I quite often wave at the sky. My neighbours probably think I’m mad, but there’s a method in my madness. I follow an account on Twitter which uses my GPS location to tell me at what times the International Space Station is passing overhead, and where to look for it. So, when the sky is clear, I take a look in the specified direction, see whether if I can spot the fast-moving point of brilliant light, and if I can, I give it a wave.

Yes, I know the crew don’t have imaging equipment sensitive enough to see me. That’s not the point.

TE_ISS
The ISS in orbit, with the European Space Agency’s Automated Transport Vehicle Jules Verne docked at the bottom of the image

It’s the ISS’s fifteenth anniversary today, marking the point where the first module, the Russian Zarya (‘Sunrise’) was launched into orbit. At a time when it’s often said that humanity’s horizons are shrinking and ambition failing, it’s worth thinking about this little outpost in low Earth orbit, keeping a permanent bubble of livable conditions away from our home planet.             It’s no mean feat: as the recent hit film ‘Gravity’ points out, life in space is impossible and creating the conditions for humans to live and work in some degree of comfort for months at a time is a testament to the skill and imagination of the engineers who designed and built the ISS, and to those who maintain and add to it. It’s certainly worth a wave.
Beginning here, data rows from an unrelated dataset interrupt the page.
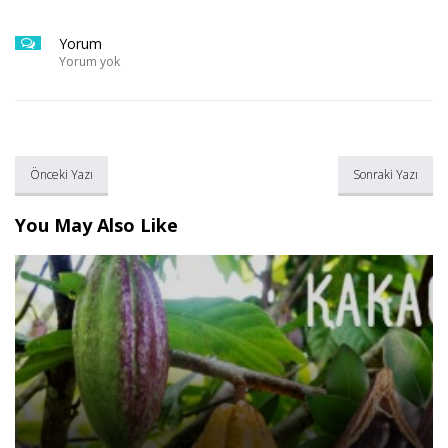
Yorum
Yorum yok
Önceki Yazı
Sonraki Yazı
You May Also Like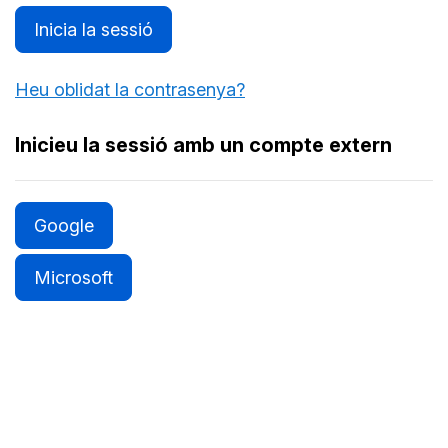
Inicia la sessió
Heu oblidat la contrasenya?
Inicieu la sessió amb un compte extern
Google
Microsoft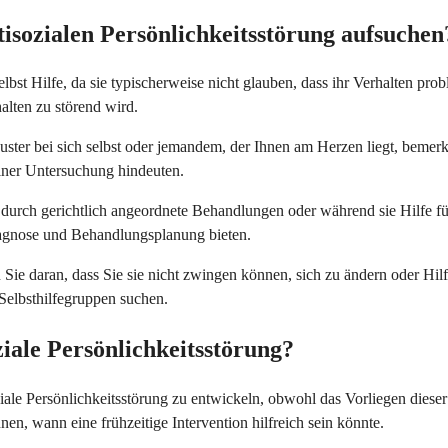
isozialen Persönlichkeitsstörung aufsuchen
lbst Hilfe, da sie typischerweise nicht glauben, dass ihr Verhalten prob
alten zu störend wird.
Muster bei sich selbst oder jemandem, der Ihnen am Herzen liegt, beme
iner Untersuchung hindeuten.
rch gerichtlich angeordnete Behandlungen oder während sie Hilfe fü
Diagnose und Behandlungsplanung bieten.
ie daran, dass Sie sie nicht zwingen können, sich zu ändern oder Hilf
Selbsthilfegruppen suchen.
ziale Persönlichkeitsstörung?
ale Persönlichkeitsstörung zu entwickeln, obwohl das Vorliegen dieser 
en, wann eine frühzeitige Intervention hilfreich sein könnte.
And that includes UK engineers. As you read this, the ISS crew is bolting two cameras onto a custom-engineered, steerable mount on one of the station’s Russian modules. Built at the Rutherford Appleton Laboratory near Oxford, these cameras — one medium-resolution, capable of spotting objects about 5m across, and one high-resolution at one pixel per metre — are owned by a Canadian start-up company called UrtheCast (pronounced ‘Earthcast’, and why it isn’t spelled that way we can’t imagine) and will send video images back to Earth; the company plans to process and stream video over the World Wide Web in as close to real time as it can manage. That’ll help us improve our knowledge of the planet, in particular its weather systems — which might help improve the response to natural disasters such as the one currently taking place in the Philippines, where our friends from the charity RedR are working to supply sanitation and healthcare facilities to those displaced by last week’s typhoon.

But the most important aspect of the ISS is that it symbolises one of the most important strengths of engineering — that it allows humans to cooperate. Like another great international science and technology project, CERN and the Large Hadron Collider, it shows that distance, difference in culture and even lack of common languages are no barrier to skilled people to work together to meet a common goal, even one that might appear impossible — whether it’s providing the conditions to survive in space or to probe the innermost properties of matter under the most extreme conditions. Ultimately, it’s this which is going to provide the solution to the biggest problems facing mankind — let’s hope the next collaboration to prove the doubters wrong will be ITER and its exploration of nuclear fusion.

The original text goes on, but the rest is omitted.